━━ Material for the task ━━

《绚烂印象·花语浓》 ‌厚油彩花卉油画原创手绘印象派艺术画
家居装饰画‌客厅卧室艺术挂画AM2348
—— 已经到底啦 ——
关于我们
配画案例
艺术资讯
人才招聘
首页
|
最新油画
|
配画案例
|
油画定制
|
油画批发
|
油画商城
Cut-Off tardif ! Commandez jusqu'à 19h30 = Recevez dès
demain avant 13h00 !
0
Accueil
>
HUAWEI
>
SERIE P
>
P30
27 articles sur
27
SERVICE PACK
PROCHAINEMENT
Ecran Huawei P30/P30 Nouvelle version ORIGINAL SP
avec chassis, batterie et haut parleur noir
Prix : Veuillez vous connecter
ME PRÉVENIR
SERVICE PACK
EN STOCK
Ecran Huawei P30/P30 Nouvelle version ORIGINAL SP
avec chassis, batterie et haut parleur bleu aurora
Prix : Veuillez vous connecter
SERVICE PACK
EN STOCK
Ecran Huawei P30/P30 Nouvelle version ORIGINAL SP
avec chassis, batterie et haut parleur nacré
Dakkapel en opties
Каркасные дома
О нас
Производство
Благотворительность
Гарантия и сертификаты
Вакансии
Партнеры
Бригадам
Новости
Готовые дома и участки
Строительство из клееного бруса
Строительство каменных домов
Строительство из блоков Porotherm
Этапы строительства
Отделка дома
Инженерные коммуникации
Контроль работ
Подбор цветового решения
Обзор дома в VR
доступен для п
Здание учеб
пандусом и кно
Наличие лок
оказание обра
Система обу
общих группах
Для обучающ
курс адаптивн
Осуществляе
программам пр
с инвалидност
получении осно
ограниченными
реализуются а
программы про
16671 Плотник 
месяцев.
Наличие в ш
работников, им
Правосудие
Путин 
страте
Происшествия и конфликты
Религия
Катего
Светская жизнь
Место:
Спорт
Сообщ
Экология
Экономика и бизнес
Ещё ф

━━━

_What to work on_. Recreate the full listing above precisely.

_Written reply_.
《绚烂印象·花语浓》 ‌厚油彩花卉油画原创手绘印象派艺术画
家居装饰画‌客厅卧室艺术挂画AM2348
—— 已经到底啦 ——
关于我们
配画案例
艺术资讯
人才招聘
首页
|
最新油画
|
配画案例
|
油画定制
|
油画批发
|
油画商城
Cut-Off tardif ! Commandez jusqu'à 19h30 = Recevez dès
demain avant 13h00 !
0
Accueil
>
HUAWEI
>
SERIE P
>
P30
27 articles sur
27
SERVICE PACK
PROCHAINEMENT
Ecran Huawei P30/P30 Nouvelle version ORIGINAL SP
avec chassis, batterie et haut parleur noir
Prix : Veuillez vous connecter
ME PRÉVENIR
SERVICE PACK
EN STOCK
Ecran Huawei P30/P30 Nouvelle version ORIGINAL SP
avec chassis, batterie et haut parleur bleu aurora
Prix : Veuillez vous connecter
SERVICE PACK
EN STOCK
Ecran Huawei P30/P30 Nouvelle version ORIGINAL SP
avec chassis, batterie et haut parleur nacré
Dakkapel en opties
Каркасные дома
О нас
Производство
Благотворительность
Гарантия и сертификаты
Вакансии
Партнеры
Бригадам
Новости
Готовые дома и участки
Строительство из клееного бруса
Строительство каменных домов
Строительство из блоков Porotherm
Этапы строительства
Отделка дома
Инженерные коммуникации
Контроль работ
Подбор цветового решения
Обзор дома в VR
доступен для п
Здание учеб
пандусом и кно
Наличие лок
оказание обра
Система обу
общих группах
Для обучающ
курс адаптивн
Осуществляе
программам пр
с инвалидност
получении осно
ограниченными
реализуются а
программы про
16671 Плотник 
месяцев.
Наличие в ш
работников, им
Правосудие
Путин 
страте
Происшествия и конфликты
Религия
Катего
Светская жизнь
Место:
Спорт
Сообщ
Экология
Экономика и бизнес
Ещё ф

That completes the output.